Repeat the following data exactly, omitting pictures.

----------

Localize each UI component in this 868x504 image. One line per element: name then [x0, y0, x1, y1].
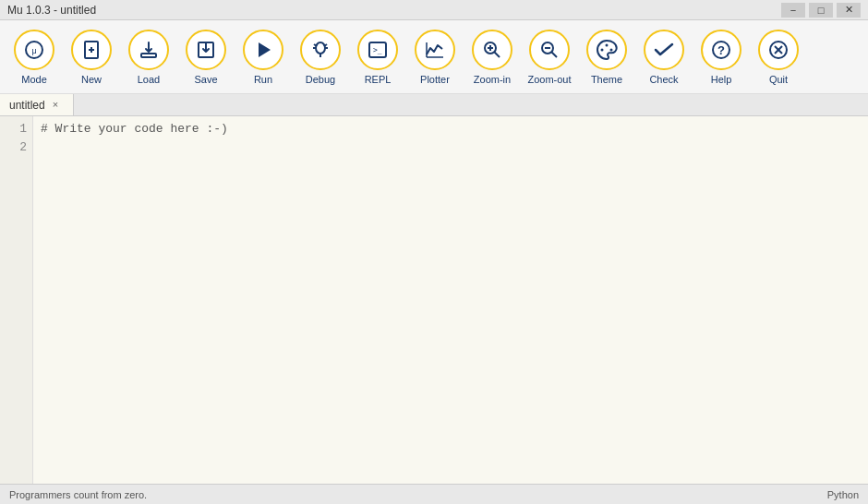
plotter-icon [415, 30, 455, 70]
save-icon [186, 30, 226, 70]
toolbar-debug-button[interactable]: Debug [292, 24, 349, 90]
toolbar-plotter-button[interactable]: Plotter [406, 24, 464, 90]
toolbar-quit-button[interactable]: Quit [750, 24, 807, 90]
mode-icon: μ [14, 30, 54, 70]
tab-close-button[interactable]: × [51, 100, 60, 110]
svg-point-8 [316, 42, 325, 54]
toolbar-load-button[interactable]: Load [120, 24, 177, 90]
toolbar-new-label: New [81, 74, 102, 85]
toolbar-zoom-in-button[interactable]: Zoom-in [464, 24, 521, 90]
toolbar-help-button[interactable]: ?Help [693, 24, 750, 90]
svg-text:>_: >_ [373, 46, 382, 54]
zoom-out-icon [529, 30, 570, 70]
zoom-in-icon [472, 30, 512, 70]
toolbar-save-button[interactable]: Save [177, 24, 235, 90]
quit-icon [758, 30, 799, 70]
toolbar-zoom-out-button[interactable]: Zoom-out [521, 24, 578, 90]
line-number: 1 [19, 120, 27, 138]
toolbar-load-label: Load [138, 74, 160, 85]
tab-label: untitled [9, 99, 45, 112]
toolbar-save-label: Save [194, 74, 217, 85]
toolbar-theme-button[interactable]: Theme [578, 24, 635, 90]
check-icon [644, 30, 684, 70]
run-icon [243, 30, 283, 70]
svg-point-27 [610, 48, 613, 51]
svg-point-26 [606, 43, 609, 46]
load-icon [128, 30, 169, 70]
toolbar-quit-label: Quit [769, 74, 788, 85]
toolbar-help-label: Help [711, 74, 732, 85]
line-numbers: 12 [0, 116, 33, 484]
toolbar-zoom-out-label: Zoom-out [527, 74, 571, 85]
maximize-button[interactable]: □ [809, 3, 833, 18]
toolbar-check-button[interactable]: Check [635, 24, 693, 90]
status-bar: Programmers count from zero. Python [0, 484, 868, 504]
svg-rect-5 [141, 54, 156, 57]
window-controls: − □ ✕ [781, 3, 861, 18]
toolbar-check-label: Check [649, 74, 678, 85]
toolbar-zoom-in-label: Zoom-in [474, 74, 511, 85]
toolbar-repl-button[interactable]: >_REPL [349, 24, 406, 90]
line-number: 2 [19, 138, 27, 157]
svg-marker-7 [259, 42, 271, 57]
toolbar: μModeNewLoadSaveRunDebug>_REPLPlotterZoo… [0, 20, 868, 94]
toolbar-debug-label: Debug [306, 74, 335, 85]
tab-bar: untitled× [0, 94, 868, 116]
svg-text:μ: μ [31, 46, 36, 55]
toolbar-repl-label: REPL [365, 74, 392, 85]
toolbar-theme-label: Theme [591, 74, 622, 85]
status-message: Programmers count from zero. [9, 489, 147, 500]
toolbar-mode-label: Mode [21, 74, 47, 85]
toolbar-plotter-label: Plotter [420, 74, 450, 85]
repl-icon: >_ [357, 30, 398, 70]
svg-line-23 [552, 52, 558, 57]
theme-icon [586, 30, 627, 70]
window-title: Mu 1.0.3 - untitled [7, 4, 96, 17]
help-icon: ? [701, 30, 741, 70]
title-bar: Mu 1.0.3 - untitled − □ ✕ [0, 0, 868, 20]
debug-icon [300, 30, 341, 70]
tab-untitled[interactable]: untitled× [0, 94, 74, 115]
svg-text:?: ? [717, 43, 725, 57]
close-button[interactable]: ✕ [837, 3, 861, 18]
minimize-button[interactable]: − [781, 3, 805, 18]
code-editor[interactable]: # Write your code here :-) [33, 116, 868, 484]
mode-indicator: Python [827, 489, 859, 500]
svg-point-25 [601, 48, 604, 51]
editor-area: 12 # Write your code here :-) [0, 116, 868, 484]
svg-line-19 [495, 52, 500, 57]
toolbar-run-label: Run [254, 74, 272, 85]
toolbar-mode-button[interactable]: μMode [6, 24, 63, 90]
toolbar-run-button[interactable]: Run [235, 24, 292, 90]
toolbar-new-button[interactable]: New [63, 24, 120, 90]
new-icon [71, 30, 112, 70]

----------

● **RESPONSE TO THE EXERCISE**:
Localize each UI component in this 868x504 image. One line per element: name then [x0, y0, x1, y1].
plotter-icon [415, 30, 455, 70]
save-icon [186, 30, 226, 70]
toolbar-debug-button[interactable]: Debug [292, 24, 349, 90]
toolbar-plotter-button[interactable]: Plotter [406, 24, 464, 90]
toolbar-quit-button[interactable]: Quit [750, 24, 807, 90]
mode-icon: μ [14, 30, 54, 70]
tab-close-button[interactable]: × [51, 100, 60, 110]
svg-point-8 [316, 42, 325, 54]
toolbar-load-button[interactable]: Load [120, 24, 177, 90]
toolbar-new-label: New [81, 74, 102, 85]
toolbar-zoom-in-button[interactable]: Zoom-in [464, 24, 521, 90]
toolbar-help-button[interactable]: ?Help [693, 24, 750, 90]
svg-text:>_: >_ [373, 46, 382, 54]
zoom-out-icon [529, 30, 570, 70]
zoom-in-icon [472, 30, 512, 70]
toolbar-save-button[interactable]: Save [177, 24, 235, 90]
quit-icon [758, 30, 799, 70]
toolbar-zoom-out-button[interactable]: Zoom-out [521, 24, 578, 90]
line-number: 1 [19, 120, 27, 138]
toolbar-load-label: Load [138, 74, 160, 85]
tab-label: untitled [9, 99, 45, 112]
toolbar-save-label: Save [194, 74, 217, 85]
toolbar-theme-button[interactable]: Theme [578, 24, 635, 90]
check-icon [644, 30, 684, 70]
run-icon [243, 30, 283, 70]
svg-point-27 [610, 48, 613, 51]
svg-point-26 [606, 43, 609, 46]
load-icon [128, 30, 169, 70]
toolbar-quit-label: Quit [769, 74, 788, 85]
toolbar-help-label: Help [711, 74, 732, 85]
line-numbers: 12 [0, 116, 33, 484]
toolbar-zoom-out-label: Zoom-out [527, 74, 571, 85]
maximize-button[interactable]: □ [809, 3, 833, 18]
toolbar-check-button[interactable]: Check [635, 24, 693, 90]
status-bar: Programmers count from zero. Python [0, 484, 868, 504]
svg-rect-5 [141, 54, 156, 57]
window-controls: − □ ✕ [781, 3, 861, 18]
toolbar-check-label: Check [649, 74, 678, 85]
toolbar-zoom-in-label: Zoom-in [474, 74, 511, 85]
toolbar-repl-button[interactable]: >_REPL [349, 24, 406, 90]
line-number: 2 [19, 138, 27, 157]
svg-marker-7 [259, 42, 271, 57]
toolbar: μModeNewLoadSaveRunDebug>_REPLPlotterZoo… [0, 20, 868, 94]
toolbar-debug-label: Debug [306, 74, 335, 85]
tab-bar: untitled× [0, 94, 868, 116]
svg-text:μ: μ [31, 46, 36, 55]
toolbar-repl-label: REPL [365, 74, 392, 85]
toolbar-theme-label: Theme [591, 74, 622, 85]
status-message: Programmers count from zero. [9, 489, 147, 500]
toolbar-mode-label: Mode [21, 74, 47, 85]
toolbar-plotter-label: Plotter [420, 74, 450, 85]
repl-icon: >_ [357, 30, 398, 70]
svg-line-23 [552, 52, 558, 57]
theme-icon [586, 30, 627, 70]
window-title: Mu 1.0.3 - untitled [7, 4, 96, 17]
help-icon: ? [701, 30, 741, 70]
title-bar: Mu 1.0.3 - untitled − □ ✕ [0, 0, 868, 20]
debug-icon [300, 30, 341, 70]
tab-untitled[interactable]: untitled× [0, 94, 74, 115]
svg-text:?: ? [717, 43, 725, 57]
close-button[interactable]: ✕ [837, 3, 861, 18]
minimize-button[interactable]: − [781, 3, 805, 18]
code-editor[interactable]: # Write your code here :-) [33, 116, 868, 484]
mode-indicator: Python [827, 489, 859, 500]
svg-point-25 [601, 48, 604, 51]
editor-area: 12 # Write your code here :-) [0, 116, 868, 484]
svg-line-19 [495, 52, 500, 57]
toolbar-run-label: Run [254, 74, 272, 85]
toolbar-mode-button[interactable]: μMode [6, 24, 63, 90]
toolbar-run-button[interactable]: Run [235, 24, 292, 90]
toolbar-new-button[interactable]: New [63, 24, 120, 90]
new-icon [71, 30, 112, 70]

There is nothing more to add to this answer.